Chapter 1. Introduction

Table of Contents
What is The GIMP?
What Can GIMP Do For Me?

What is The GIMP?

The GIMP is an acronym for GNU Image Manipulation Program. The GIMP is an application suitable for such tasks as retouching of photographs, composing and authoring images. Its capabilities as an image manipulation program make it a worthy competitor to other similar programs such as Adobe Photoshop or Corel PhotoPaint.

The biggest advantage of The GIMP is it's free availability (e.g. from the Internet, packaged with various Linux distrubtions, etc). Even more importantly, it's not freeware.

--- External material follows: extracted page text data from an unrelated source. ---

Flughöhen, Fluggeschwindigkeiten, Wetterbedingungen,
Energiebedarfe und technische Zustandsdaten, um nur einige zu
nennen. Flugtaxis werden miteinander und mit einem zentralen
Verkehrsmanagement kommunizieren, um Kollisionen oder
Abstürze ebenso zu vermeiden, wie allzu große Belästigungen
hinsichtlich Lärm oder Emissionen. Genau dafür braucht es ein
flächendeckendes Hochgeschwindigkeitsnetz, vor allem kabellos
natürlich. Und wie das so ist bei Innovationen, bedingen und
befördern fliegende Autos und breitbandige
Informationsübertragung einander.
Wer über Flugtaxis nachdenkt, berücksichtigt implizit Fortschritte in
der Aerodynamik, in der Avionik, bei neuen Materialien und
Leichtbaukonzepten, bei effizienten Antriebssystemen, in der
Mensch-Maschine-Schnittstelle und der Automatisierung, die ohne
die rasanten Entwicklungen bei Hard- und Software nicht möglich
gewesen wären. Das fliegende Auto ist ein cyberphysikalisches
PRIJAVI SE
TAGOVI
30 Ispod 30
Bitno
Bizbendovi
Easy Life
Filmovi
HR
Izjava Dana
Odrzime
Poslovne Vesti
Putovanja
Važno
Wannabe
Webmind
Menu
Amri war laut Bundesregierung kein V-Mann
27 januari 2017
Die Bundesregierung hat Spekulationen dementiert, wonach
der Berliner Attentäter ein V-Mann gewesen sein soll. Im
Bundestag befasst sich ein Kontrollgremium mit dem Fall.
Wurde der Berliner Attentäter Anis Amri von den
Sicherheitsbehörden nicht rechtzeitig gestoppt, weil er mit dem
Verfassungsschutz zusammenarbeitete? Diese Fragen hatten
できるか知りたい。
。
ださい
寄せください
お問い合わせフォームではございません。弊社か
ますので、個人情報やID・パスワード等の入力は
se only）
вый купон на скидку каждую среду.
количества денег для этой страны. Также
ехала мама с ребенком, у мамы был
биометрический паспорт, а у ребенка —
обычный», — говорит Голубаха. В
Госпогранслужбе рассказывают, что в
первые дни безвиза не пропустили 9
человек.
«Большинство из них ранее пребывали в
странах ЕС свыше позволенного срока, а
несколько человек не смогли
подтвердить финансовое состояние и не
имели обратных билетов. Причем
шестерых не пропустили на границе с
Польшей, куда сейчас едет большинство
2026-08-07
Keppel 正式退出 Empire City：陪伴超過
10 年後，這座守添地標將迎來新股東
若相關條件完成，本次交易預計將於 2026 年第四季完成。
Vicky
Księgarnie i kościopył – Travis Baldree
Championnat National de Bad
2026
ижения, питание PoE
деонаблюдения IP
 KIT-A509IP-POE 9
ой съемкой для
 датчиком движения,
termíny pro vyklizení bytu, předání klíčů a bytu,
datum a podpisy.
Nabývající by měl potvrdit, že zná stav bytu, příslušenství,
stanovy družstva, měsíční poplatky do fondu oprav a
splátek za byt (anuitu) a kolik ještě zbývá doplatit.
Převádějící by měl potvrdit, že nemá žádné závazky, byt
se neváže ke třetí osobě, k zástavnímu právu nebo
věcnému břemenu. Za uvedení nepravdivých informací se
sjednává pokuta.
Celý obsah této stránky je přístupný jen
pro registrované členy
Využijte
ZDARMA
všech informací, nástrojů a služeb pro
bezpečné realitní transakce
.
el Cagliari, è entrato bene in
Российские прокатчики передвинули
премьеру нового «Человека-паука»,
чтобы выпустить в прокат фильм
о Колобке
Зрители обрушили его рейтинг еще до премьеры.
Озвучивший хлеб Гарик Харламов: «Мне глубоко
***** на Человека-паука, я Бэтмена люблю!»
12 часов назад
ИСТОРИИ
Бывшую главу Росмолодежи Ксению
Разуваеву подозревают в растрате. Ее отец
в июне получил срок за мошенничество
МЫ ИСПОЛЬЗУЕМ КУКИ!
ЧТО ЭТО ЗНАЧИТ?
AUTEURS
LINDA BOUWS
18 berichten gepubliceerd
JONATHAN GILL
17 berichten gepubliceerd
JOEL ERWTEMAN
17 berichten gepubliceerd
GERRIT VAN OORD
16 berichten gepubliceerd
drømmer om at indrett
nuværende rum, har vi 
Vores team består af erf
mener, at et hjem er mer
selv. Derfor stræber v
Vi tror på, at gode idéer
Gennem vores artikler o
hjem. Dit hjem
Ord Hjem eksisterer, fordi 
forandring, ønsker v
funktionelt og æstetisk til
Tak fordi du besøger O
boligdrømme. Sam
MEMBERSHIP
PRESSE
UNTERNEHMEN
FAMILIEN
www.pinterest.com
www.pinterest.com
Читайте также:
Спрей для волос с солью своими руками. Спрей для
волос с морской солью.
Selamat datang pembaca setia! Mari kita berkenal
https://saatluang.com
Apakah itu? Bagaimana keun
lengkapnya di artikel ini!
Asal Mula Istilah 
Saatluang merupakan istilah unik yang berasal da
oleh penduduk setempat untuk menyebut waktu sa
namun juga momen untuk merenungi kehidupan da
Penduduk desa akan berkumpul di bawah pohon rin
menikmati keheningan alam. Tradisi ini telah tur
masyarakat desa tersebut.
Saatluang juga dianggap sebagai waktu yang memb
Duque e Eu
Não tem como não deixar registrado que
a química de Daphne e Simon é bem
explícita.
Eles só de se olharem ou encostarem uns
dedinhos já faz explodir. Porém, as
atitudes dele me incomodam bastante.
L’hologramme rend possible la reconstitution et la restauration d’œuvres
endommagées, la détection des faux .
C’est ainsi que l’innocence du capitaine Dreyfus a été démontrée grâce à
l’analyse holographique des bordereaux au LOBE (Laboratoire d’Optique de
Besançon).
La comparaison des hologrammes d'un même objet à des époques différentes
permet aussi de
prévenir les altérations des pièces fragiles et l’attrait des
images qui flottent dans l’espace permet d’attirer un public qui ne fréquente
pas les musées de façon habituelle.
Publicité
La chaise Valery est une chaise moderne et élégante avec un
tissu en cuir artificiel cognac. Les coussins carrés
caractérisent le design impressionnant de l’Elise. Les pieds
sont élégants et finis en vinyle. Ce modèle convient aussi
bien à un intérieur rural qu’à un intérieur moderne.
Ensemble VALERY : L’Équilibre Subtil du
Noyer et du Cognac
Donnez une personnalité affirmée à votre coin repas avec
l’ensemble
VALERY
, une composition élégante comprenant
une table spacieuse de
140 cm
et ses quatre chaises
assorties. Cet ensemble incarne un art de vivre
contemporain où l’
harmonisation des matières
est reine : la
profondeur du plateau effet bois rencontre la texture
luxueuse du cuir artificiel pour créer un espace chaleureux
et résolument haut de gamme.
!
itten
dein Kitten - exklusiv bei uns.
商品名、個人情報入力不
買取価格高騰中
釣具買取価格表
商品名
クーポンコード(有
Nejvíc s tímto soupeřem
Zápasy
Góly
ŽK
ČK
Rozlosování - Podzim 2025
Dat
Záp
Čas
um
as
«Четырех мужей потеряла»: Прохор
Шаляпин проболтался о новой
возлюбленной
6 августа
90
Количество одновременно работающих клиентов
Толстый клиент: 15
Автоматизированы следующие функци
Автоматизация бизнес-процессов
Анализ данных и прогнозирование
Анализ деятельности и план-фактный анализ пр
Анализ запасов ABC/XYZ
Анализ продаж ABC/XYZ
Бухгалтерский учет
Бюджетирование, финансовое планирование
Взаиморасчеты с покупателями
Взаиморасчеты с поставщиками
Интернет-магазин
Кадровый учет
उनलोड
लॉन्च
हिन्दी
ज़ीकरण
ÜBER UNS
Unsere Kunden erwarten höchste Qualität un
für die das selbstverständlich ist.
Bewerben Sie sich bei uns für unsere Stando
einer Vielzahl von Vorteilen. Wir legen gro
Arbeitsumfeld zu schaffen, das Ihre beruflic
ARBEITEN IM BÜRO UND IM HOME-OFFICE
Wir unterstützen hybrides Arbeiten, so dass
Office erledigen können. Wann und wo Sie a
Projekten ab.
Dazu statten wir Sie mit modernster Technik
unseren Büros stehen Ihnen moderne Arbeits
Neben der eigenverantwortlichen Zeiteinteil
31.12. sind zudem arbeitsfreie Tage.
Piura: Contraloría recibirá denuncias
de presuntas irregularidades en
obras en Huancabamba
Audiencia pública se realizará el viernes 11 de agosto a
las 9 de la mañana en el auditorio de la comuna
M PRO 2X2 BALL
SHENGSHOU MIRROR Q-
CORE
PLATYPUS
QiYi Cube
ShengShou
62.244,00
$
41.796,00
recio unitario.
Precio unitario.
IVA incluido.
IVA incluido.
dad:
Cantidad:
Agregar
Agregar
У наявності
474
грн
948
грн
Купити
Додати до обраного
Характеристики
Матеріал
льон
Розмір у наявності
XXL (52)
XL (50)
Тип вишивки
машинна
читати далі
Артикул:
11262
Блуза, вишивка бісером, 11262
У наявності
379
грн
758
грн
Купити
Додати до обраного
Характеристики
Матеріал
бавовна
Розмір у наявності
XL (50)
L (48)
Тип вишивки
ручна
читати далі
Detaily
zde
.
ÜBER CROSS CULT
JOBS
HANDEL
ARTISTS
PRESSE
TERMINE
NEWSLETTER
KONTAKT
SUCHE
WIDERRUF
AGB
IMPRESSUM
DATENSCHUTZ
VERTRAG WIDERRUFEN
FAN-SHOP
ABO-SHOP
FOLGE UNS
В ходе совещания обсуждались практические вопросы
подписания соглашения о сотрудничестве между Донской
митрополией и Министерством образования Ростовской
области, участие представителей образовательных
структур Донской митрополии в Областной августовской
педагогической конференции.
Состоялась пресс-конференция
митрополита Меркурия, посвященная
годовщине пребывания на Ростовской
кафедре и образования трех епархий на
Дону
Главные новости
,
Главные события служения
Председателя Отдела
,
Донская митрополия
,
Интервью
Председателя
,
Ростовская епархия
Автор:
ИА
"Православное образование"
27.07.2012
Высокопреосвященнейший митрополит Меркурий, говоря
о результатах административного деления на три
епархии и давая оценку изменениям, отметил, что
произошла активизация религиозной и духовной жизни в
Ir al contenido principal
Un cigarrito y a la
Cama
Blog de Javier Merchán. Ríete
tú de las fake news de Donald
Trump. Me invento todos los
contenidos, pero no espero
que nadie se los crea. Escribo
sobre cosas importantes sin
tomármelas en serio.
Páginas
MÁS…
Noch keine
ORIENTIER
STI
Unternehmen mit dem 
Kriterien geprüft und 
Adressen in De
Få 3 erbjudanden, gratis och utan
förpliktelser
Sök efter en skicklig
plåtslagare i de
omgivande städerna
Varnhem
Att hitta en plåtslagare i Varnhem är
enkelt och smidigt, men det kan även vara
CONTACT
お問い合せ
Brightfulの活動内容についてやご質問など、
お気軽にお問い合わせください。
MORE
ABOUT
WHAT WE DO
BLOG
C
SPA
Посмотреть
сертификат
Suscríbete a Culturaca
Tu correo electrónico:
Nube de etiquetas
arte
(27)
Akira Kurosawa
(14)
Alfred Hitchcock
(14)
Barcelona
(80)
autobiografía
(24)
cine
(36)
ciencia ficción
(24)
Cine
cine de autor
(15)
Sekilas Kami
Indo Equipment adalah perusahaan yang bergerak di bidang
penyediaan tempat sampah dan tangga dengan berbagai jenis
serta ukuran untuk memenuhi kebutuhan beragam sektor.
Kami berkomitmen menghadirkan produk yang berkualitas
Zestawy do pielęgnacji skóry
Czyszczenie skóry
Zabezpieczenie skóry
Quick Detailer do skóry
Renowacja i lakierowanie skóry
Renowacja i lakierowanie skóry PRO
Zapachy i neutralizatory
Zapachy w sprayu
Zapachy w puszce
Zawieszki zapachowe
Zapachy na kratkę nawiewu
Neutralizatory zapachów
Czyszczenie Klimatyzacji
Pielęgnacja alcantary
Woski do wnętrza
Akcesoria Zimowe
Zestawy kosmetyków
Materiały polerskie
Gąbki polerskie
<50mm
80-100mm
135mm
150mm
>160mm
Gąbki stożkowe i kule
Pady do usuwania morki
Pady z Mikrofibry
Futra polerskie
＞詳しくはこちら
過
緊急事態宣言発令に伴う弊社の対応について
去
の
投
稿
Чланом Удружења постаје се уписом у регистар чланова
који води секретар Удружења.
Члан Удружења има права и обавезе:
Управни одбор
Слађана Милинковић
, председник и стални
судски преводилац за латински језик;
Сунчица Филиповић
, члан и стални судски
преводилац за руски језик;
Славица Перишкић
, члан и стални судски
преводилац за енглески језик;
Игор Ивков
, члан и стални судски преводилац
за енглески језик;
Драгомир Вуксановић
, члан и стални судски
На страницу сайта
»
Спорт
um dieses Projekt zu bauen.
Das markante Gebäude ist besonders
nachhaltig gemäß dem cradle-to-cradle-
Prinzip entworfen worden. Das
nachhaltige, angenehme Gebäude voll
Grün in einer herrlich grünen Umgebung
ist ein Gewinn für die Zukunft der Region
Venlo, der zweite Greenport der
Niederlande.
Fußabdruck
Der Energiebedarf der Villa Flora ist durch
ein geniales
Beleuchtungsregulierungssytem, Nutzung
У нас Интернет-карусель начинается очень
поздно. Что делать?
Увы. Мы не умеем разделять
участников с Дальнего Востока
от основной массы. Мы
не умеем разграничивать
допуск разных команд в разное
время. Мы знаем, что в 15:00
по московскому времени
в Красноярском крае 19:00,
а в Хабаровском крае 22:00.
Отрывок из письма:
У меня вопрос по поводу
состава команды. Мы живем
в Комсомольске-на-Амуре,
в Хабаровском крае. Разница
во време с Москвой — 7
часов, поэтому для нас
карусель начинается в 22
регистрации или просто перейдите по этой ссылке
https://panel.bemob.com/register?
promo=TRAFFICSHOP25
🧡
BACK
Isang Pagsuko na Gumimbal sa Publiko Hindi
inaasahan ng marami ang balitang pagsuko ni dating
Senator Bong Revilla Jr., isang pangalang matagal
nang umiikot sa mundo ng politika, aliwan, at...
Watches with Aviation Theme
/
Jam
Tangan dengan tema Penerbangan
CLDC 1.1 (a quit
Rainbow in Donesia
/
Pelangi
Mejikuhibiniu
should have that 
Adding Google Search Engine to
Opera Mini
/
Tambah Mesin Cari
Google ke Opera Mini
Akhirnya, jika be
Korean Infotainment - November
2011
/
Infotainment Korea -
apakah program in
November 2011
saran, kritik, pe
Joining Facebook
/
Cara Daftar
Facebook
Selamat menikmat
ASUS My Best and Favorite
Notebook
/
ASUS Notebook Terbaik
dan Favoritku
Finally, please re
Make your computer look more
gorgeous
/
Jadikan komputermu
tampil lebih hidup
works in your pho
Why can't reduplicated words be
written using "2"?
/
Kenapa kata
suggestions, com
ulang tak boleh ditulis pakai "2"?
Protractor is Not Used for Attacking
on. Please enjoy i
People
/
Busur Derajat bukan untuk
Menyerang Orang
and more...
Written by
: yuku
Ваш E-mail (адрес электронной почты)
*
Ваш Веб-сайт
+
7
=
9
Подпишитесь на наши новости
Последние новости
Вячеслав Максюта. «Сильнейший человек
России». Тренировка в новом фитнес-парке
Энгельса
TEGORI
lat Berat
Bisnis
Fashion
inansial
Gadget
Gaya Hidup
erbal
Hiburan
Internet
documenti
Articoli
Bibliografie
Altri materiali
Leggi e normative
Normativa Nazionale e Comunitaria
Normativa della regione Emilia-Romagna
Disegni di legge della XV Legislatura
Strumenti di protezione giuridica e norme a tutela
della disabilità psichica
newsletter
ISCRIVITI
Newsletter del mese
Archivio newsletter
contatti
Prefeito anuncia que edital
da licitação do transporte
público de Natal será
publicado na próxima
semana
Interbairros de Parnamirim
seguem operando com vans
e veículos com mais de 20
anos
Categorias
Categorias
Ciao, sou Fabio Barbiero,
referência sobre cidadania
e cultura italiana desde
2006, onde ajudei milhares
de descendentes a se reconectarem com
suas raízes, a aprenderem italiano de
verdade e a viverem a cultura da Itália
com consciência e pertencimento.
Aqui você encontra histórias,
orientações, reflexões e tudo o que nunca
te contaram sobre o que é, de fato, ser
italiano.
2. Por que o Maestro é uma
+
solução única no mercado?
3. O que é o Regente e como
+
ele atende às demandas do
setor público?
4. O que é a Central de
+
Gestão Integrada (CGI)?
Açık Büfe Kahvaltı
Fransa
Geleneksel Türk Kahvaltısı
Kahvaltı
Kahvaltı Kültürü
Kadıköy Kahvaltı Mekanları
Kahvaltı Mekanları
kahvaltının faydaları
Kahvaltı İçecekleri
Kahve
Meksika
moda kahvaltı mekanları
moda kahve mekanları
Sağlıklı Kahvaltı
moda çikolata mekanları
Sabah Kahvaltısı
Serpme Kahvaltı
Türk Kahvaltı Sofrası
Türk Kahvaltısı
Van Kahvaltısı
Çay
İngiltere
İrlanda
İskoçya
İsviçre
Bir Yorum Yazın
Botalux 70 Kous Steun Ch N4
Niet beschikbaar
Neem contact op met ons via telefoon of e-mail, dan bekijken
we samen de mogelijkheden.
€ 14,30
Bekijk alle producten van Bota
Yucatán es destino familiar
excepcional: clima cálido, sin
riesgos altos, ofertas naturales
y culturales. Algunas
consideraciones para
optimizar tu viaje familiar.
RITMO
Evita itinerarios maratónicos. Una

The GIMP is an OSS (Open Source Software) program covered by the GPL license, which gives you the freedom to access and also to change the source code that makes up the program.

This is how and why GIMP is constantly being developed and improved, not only by it's core developers, but by a large amount of contributers and users.

A Brief List of Features and Capabilities

  • Full suite of painting tools including brushes, a pencil, an airbrush, an ink tool, and cloning.

  • Tile-based memory management so image size is limited only by available disk space.

  • Sub-pixel sampling for all paint tools, allowing for high-quality anti-aliasing.

  • Full Alpha channel (transparency) support.

  • Layers and channels.

  • Advanced scripting capabilities provided by a procedural database so you can call internal GIMP functions from external scripts, such as Script-Fu, Perl-Fu (Perl scripts) and Python-Fu (Python scripts).

  • Multiple undo and redo, limited only by disk space.

  • Transformation tools including rotate, scale, shear, and flip.

  • File formats supported include PostScript, JPEG, GIF, PNG, XPM, TIFF, TGA, MPEG, PCX, BMP and many others.

  • Selection tools including rectangular, elliptical, free, fuzzy, paths, and intelligent scissors.

  • Plug-ins that allow for the easy addition of new functions, new file formats, and new effects filters.

Platform Support

The GIMP is probably most known for its use on the GNU/Linux platform, but there are many platforms that GIMP can run on. GIMP is known to work on GNU/Linux, Microsoft Windows 95, 98, NT4 and 2000, OpenBSD, NetBSD, FreeBSD, Solaris, SunOS, AIX, HP-UX, Tru64, Digital Unix, OSF/1, IRIX, OS/2 and BeOS.

Porting GIMP to other platforms is possible only due to source code availability.

About the Help System

The GIMP help system will provide you with the necessary information on how to use all the functions GIMP provides. It will do so in a short effective way best described as an extended quick reference. The difference between the GIMP help system and a pure quick reference is that the help system will describe how to use the functions in a productive manner as well as their functionality.

How to Use the Help System

The built-in GIMP help browser has three notebook tabs: the one that help pages are displayed in, the contents tab showing a structured list of help items, and the index which shows an list of all chapters and keywords in the help system. The advantage of the built-in help browser is that you can easily navigate the help system and display the help text in the main tab. However, if you prefer, you can use Netscape Navigator (choose in the Preferences dialog) from which you can also access all parts of the help system. If you are using Microsoft Windows, your default internet browser will be used (usually either Netscape Navigator or Microsoft Internet Explorer).

What to Expect of the Help System

Besides the description of the functionality of the functions in The GIMP, you will also find descriptions of how to organize your work with GIMP, how to configure it, various tips and tricks, a quick reference page of short cuts and modifier keys, and much more.